2023 Fiscal Year Final Research Report

• Project/Area Number: 19K03511
• Research Category: Grant-in-Aid for Scientific Research (C)
• Allocation Type: Multi-year Fund
• Section: 一般
• Review Section: Basic Section 12010:Basic analysis-related
• Research Institution: The University of Tokyo
• Principal Investigator: Noguchi Junjiro 東京大学, 大学院数理科学研究科, 名誉教授 (20033920)
• Project Period (FY): 2019-04-01 – 2024-03-31
• Keywords: 解析学 / 高次元値分布理論 / Nevanlinna理論 / 多変数関数論 / 岡理論

Outline of Final Research Achievements

(1) Based on the results of the previous project ``15K04917'', I proceeded with research from the viewpoint of higher dimensional value distribution theory-Diophantine geometry-the o-minimal theory. In collaboration with P. Corvaja (Italy) and U. Zannier (ibid.), I studied the the removability of singularities of holomorphic sections in families of elliptic curves and semi-abelian vareities over function fields.
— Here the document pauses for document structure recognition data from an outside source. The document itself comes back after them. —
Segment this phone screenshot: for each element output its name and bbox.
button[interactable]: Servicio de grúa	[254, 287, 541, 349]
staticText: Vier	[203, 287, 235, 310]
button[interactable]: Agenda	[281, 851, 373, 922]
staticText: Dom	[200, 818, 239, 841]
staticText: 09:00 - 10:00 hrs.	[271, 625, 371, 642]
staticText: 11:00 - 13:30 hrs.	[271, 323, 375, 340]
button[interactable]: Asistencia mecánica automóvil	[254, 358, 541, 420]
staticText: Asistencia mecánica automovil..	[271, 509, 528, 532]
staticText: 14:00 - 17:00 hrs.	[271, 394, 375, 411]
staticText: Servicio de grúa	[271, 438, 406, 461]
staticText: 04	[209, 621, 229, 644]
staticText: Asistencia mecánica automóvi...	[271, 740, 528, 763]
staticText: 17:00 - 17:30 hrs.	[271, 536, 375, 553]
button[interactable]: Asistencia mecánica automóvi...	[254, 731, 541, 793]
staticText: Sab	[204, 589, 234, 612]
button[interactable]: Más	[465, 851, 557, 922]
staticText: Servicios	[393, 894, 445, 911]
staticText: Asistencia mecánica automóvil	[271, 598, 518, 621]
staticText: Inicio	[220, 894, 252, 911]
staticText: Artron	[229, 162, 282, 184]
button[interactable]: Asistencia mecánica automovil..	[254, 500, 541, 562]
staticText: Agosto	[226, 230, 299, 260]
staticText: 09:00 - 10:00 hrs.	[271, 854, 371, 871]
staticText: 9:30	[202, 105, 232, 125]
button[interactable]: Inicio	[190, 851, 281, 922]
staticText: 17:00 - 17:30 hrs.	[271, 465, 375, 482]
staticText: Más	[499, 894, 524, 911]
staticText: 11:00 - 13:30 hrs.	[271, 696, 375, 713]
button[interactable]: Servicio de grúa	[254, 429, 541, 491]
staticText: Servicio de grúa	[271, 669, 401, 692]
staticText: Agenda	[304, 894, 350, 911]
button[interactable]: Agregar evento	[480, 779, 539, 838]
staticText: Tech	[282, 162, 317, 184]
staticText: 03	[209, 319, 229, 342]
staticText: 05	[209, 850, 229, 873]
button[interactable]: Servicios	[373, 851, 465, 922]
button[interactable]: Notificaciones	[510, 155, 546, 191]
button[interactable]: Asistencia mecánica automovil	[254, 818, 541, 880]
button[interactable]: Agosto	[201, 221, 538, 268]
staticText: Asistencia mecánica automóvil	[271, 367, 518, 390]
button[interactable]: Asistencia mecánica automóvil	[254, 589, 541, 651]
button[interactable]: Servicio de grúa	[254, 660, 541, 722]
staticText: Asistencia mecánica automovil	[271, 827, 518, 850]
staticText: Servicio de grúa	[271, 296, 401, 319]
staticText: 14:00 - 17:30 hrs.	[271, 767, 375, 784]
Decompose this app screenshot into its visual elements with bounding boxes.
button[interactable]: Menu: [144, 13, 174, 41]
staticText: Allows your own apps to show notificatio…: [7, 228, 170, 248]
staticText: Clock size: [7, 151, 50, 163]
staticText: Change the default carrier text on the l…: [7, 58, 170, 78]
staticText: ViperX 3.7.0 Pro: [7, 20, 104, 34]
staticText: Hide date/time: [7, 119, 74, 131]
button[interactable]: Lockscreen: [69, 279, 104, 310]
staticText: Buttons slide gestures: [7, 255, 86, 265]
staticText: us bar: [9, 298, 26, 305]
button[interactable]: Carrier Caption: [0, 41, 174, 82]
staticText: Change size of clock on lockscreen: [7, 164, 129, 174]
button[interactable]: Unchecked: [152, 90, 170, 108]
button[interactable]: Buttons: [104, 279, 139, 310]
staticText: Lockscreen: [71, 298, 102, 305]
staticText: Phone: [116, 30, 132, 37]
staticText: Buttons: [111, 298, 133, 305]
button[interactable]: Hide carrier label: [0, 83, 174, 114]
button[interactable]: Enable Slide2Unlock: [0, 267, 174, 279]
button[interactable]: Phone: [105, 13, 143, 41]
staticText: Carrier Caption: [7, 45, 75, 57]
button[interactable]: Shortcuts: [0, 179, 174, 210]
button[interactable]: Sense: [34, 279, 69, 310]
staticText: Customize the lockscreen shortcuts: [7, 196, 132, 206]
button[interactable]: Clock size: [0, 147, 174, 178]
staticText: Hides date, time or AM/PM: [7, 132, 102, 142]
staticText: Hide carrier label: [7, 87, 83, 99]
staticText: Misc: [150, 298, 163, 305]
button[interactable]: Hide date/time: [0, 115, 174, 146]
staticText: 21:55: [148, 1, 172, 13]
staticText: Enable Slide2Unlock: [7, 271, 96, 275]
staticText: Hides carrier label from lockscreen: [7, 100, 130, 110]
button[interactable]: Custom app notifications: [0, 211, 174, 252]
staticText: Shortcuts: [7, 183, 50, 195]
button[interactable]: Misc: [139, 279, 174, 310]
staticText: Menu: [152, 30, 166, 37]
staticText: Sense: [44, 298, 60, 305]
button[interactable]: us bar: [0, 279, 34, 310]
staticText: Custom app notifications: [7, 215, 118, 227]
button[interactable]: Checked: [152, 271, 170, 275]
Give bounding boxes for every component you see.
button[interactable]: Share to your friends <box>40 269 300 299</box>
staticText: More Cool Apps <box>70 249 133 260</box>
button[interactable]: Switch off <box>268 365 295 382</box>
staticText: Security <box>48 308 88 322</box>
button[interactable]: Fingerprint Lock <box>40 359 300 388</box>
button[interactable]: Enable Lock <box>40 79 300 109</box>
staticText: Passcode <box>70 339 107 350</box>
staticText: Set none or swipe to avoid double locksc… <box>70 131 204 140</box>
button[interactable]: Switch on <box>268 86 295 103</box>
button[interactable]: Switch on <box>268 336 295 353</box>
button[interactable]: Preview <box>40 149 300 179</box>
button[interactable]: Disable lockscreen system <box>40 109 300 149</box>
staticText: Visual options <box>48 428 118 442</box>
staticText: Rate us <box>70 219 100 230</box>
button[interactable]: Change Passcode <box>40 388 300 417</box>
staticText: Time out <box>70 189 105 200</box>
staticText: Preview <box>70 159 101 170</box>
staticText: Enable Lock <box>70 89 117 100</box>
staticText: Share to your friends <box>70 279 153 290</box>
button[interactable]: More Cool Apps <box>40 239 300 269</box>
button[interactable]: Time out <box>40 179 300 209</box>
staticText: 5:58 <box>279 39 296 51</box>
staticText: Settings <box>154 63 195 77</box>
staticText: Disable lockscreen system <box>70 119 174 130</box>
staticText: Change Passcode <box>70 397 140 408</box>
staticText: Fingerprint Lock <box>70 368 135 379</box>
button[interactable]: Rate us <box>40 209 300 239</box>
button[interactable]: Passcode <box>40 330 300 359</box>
In view of transcendental number theory, I formulated and proved the Ax-Schanuel type theorem by making use of the value distribution theory, that provides the basis for future researches of the theory and the o-minimal theory.
(2) Regarding the basics of complex analysis in several variables, Istudied Kiyoshi Oka's unpublished papers, revealed new knowledges which had been over looked. Based on the results, I investigated a new easier appraoch to develop the theory of several complex varaibles as the Oka theory; in practice, I published such four textbooks.

Free Research Field

基礎解析学関連

Academic Significance and Societal Importance of the Research Achievements

前研究課題「15K04917」で端緒が見出された高次元値分布理論-ディオファントス幾何-o-minimal理論の関係について研究が進んだ。超越数論におけるAx-Schanuelの定理にはo-minimal理論を含めた幾つかの証明が知られていたが、値分布理論を用いた証明が得られたことは興味深い。未だo-minimal理論との関係は未開発で今後の研究に待つ。
多変数複素解析の基礎をなす岡潔の成果は、これまで岡-Cartan理論として認識され紹介されてきた。入門理論としてはレベルが高く講義も易しくはない。本研究によりむしろ元の岡理論として入門的な方法が開発されたのは社会的に意義深いと考える。